Anita LaPlaca has a specialty niche in the health-care industry - a medical Spanish interpreter who aids communications between Spanish-speaking patients and doctors at Rainbow Pediatrics at the practice's Rio Grande, Middle Township facility.
Formerly working as a registered nurse, LaPlaca got into the interpreter specialty 14 years ago after working at a North Carolina clinic for migrant farmworkers.
She then worked at Duke University for nine years as a medical interpreter.
LaPlaca said the position differs from that of a translator and involves boiling down medical terms.
"What is a cardiac catheterization, what is a stroke really, what is a biopsy? People don't understand these words - sometimes they've never even heard them. It's confusing in English and more so in Spanish with a language barrier," said LaPlaca, of Cape May Point.

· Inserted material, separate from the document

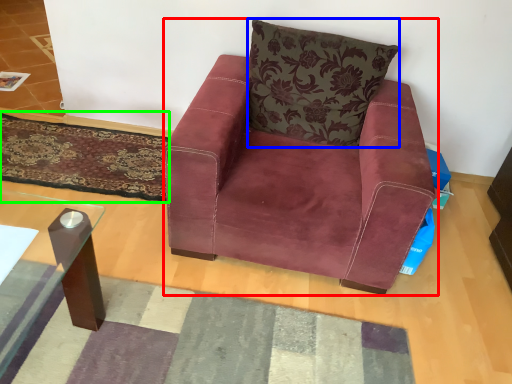 Question: Which is farther away from chair (highlighted by a red box)? pillow (highlighted by a blue box) or mat (highlighted by a green box)?

Choices:
 (A) pillow
 (B) mat

Answer: (B)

LaPlaca said her job has several important roles - to be the voice for patients who cannot express themselves, to accurately communicate between patients and health-care providers, and to be a cultural broker to understand religious and cultural beliefs.
LaPlaca started working for Rainbow Pediatrics in 2012 after moving back to New Jersey.
The pediatrics practice - which has locations in Middle Township, Dennis Township and Egg Harbor Township - opened its office in Rio Grande several years ago and noticed a growing need in the area, said Dr. Tom Dierkes, a pediatrician and one of the owners of Rainbow Pediatrics.
That office serves much of the lower portion of Cape May County, including Wildwood, which has a large Hispanic population.
In Wildwood, about 22 percent of the population is Hispanic or Latino, according to the U.S. Census Bureau's American Community Survey.
Dierkes said the medical Spanish interpreter has proven popular, even more than he expected, and it has helped the office add patients.
"The initial response was from the physicians in the practice who particularly liked it. They noticed it right away. Afterwards it came from the patients. We started to get more people coming in from the Spanish population," he said.
Dierkes estimates about 5 percent of the practice's patients use LaPlaca's services. He said the practice started with her working three days per week, and that has grown into four days per week.
"Most people think when you come in you just need a translate, but there is a difference with a medical interpreter and how they translate getting the point across and the current medical terminology," he said.